● **Required action**:
Lines below starting with the line with "دکتر آهارون، که" and going on through the line with "این پیامدها نداشته" must be output exactly; the rest of the records must be left out.

*** Opening of Supplied records ***

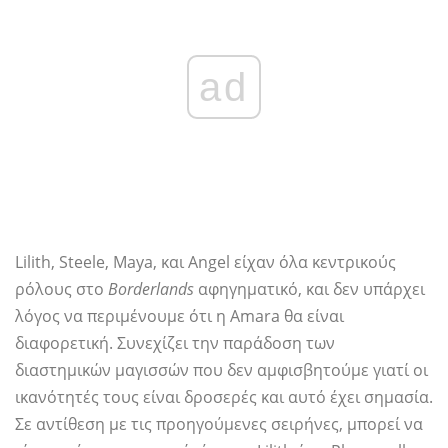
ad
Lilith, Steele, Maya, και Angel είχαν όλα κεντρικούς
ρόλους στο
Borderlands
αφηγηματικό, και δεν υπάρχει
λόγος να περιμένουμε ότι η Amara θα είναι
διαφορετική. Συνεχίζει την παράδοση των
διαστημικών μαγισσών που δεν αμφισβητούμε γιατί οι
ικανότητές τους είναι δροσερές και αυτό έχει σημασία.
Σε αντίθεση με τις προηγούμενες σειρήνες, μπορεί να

*** Close of Supplied records ***
*** Opening of Supplied records ***

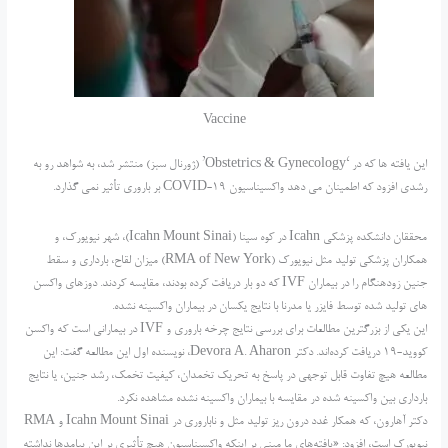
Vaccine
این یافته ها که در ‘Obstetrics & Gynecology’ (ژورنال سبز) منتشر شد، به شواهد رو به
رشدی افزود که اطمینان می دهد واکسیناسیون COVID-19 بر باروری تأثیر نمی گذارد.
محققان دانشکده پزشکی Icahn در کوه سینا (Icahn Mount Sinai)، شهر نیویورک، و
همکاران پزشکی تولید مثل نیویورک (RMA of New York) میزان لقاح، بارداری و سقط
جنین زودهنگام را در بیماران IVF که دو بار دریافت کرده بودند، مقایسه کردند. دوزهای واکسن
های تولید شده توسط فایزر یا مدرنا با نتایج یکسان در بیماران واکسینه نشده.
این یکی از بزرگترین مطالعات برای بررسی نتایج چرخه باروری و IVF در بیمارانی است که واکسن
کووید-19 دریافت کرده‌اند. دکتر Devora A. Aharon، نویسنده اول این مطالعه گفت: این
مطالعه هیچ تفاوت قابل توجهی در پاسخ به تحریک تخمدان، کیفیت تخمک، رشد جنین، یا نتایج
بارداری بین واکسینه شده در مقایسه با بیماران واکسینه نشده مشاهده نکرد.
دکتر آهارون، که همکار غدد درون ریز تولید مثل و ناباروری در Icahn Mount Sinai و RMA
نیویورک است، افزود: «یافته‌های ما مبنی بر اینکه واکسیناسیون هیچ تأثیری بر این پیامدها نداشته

*** Close of Supplied records ***

● **Exercise result**:
دکتر آهارون، که همکار غدد درون ریز تولید مثل و ناباروری در Icahn Mount Sinai و RMA
نیویورک است، افزود: «یافته‌های ما مبنی بر اینکه واکسیناسیون هیچ تأثیری بر این پیامدها نداشته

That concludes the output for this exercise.